SimulaMet Receives Funding for Brain-driven remote robotic avatars
Published:
SimulaMet Professor Baltasar Beferull-Lozano awarded grant to conduct foundational research into algorithmic and architectural paradigms enabling remote physical collaboration through brain signals.
The funding comes from the Research Council of Norway for an ICT Renewal project focused on brain-driven remote collaborative physical work, known as DRIVE. The project will be carried out in collaboration with two partners, namely, University of Oslo and University of Texas, Austin.
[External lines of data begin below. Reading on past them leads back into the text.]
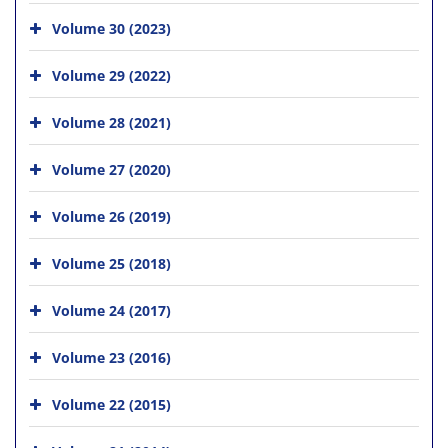
Volume 30 (2023)
Volume 29 (2022)
Volume 28 (2021)
Volume 27 (2020)
Volume 26 (2019)
Volume 25 (2018)
Volume 24 (2017)
Volume 23 (2016)
Volume 22 (2015)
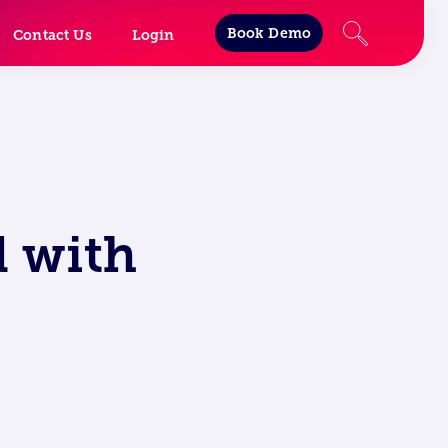
Book Demo
Contact Us
Login
 with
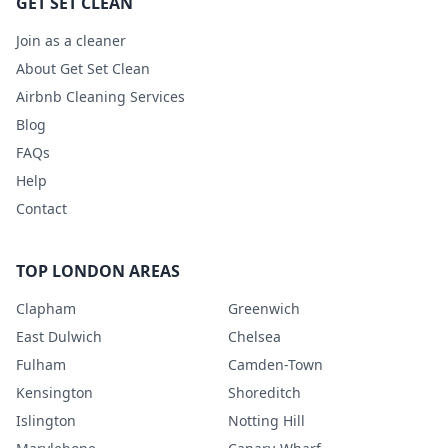
GET SET CLEAN
Join as a cleaner
About Get Set Clean
Airbnb Cleaning Services
Blog
FAQs
Help
Contact
TOP LONDON AREAS
Clapham
Greenwich
East Dulwich
Chelsea
Fulham
Camden-Town
Kensington
Shoreditch
Islington
Notting Hill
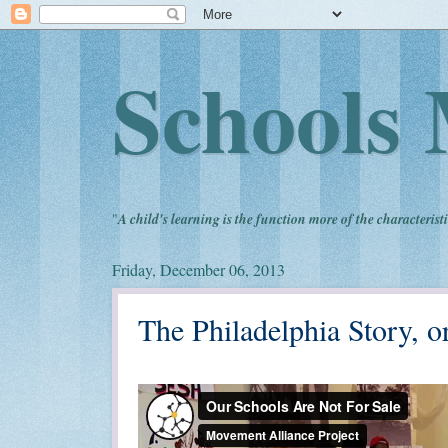
Schools 
"
A child's learning is the function more of the characteristi
Friday, December 06, 2013
The Philadelphia Story, 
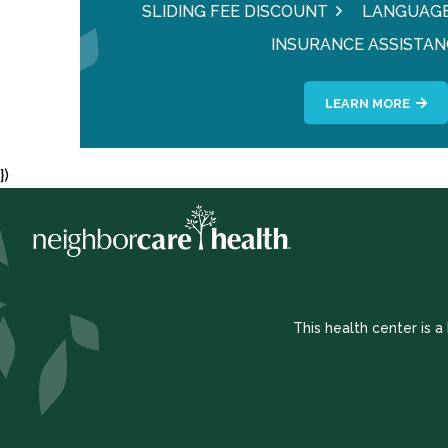
SLIDING FEE DISCOUNT
LANGUAGE
INSURANCE ASSISTAN
LEARN MORE
})
This health center is 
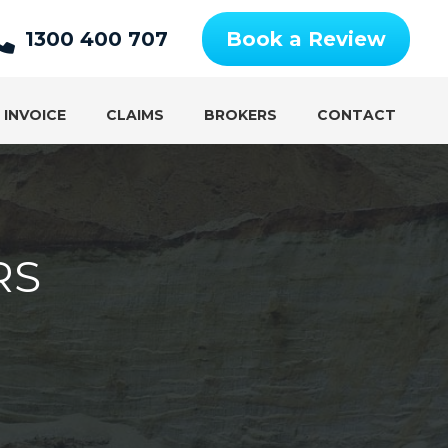
1300 400 707
Book a Review
 INVOICE
CLAIMS
BROKERS
CONTACT
RS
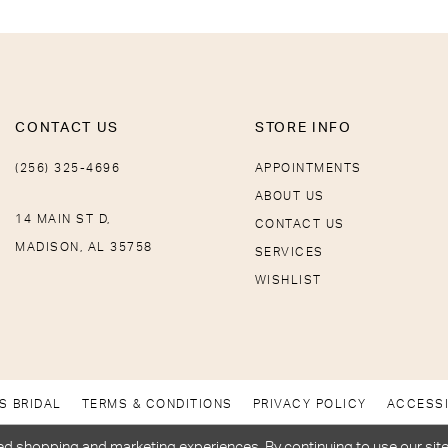
CONTACT US
STORE INFO
(256) 325-4696
APPOINTMENTS
ABOUT US
14 MAIN ST D,
CONTACT US
MADISON, AL 35758
SERVICES
WISHLIST
S BRIDAL
TERMS & CONDITIONS
PRIVACY POLICY
ACCESSI
d shopping and marketing experiences. By continuing to use our site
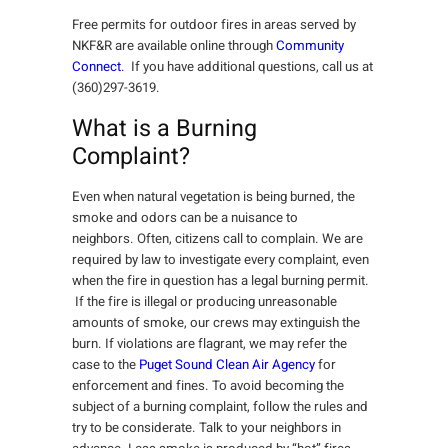
Free permits for outdoor fires in areas served by
NKF&R are available online through
Community
Connect
. If you have additional questions, call us at
(360)297-3619.
What is a Burning
Complaint?
Even when natural vegetation is being burned, the
smoke and odors can be a nuisance to
neighbors. Often, citizens call to complain. We are
required by law to investigate every complaint, even
when the fire in question has a legal burning permit.
If the fire is illegal or producing unreasonable
amounts of smoke, our crews may extinguish the
burn. If violations are flagrant, we may refer the
case to the
Puget Sound Clean Air Agency
for
enforcement and fines. To avoid becoming the
subject of a burning complaint, follow the rules and
try to be considerate. Talk to your neighbors in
What DRIVE is trying to do:
DRIVE is creating a system where people can work together physically from different locations mediated by robot avatars. These robots would be controlled by reading brain signals alongside several other multiple sensors, allowing remotely located people to be embodied into robots and interact bidirectionally feeling what the robots are touching, as if they were next to each other.
The main goal:
Let people, regardless of their remote locations, feel like they're actually in close proximity by making sure they can see what's happening and feel physical sensations (touch, pressure, etc.) without noticeable delays, so that physical presence is no longer limited by distance.
The current problem:
Right now, even short distances cause excessive latencies in the network, sensing and computer processing, making it impossible to do precise collaborative physical tasks remotely because the feedback comes too slowly.
Their solution:
DRIVE will create brain-machine interfaces and machine learning algorithms that will exploit brain and motion-tracking signals to predict early enough and with sufficient precision what someone is about to do and track their mental state. The system will use these signals to indicate what the user wants to do next and adjust the robotic control and network resource allocations to make up for the latencies, enforcing embodiment.
The bigger vision:
To enable new ways for people to work together physically across distances, using machines as intermediaries. It would be usable by anyone, regardless of their age, gender, or physical abilities.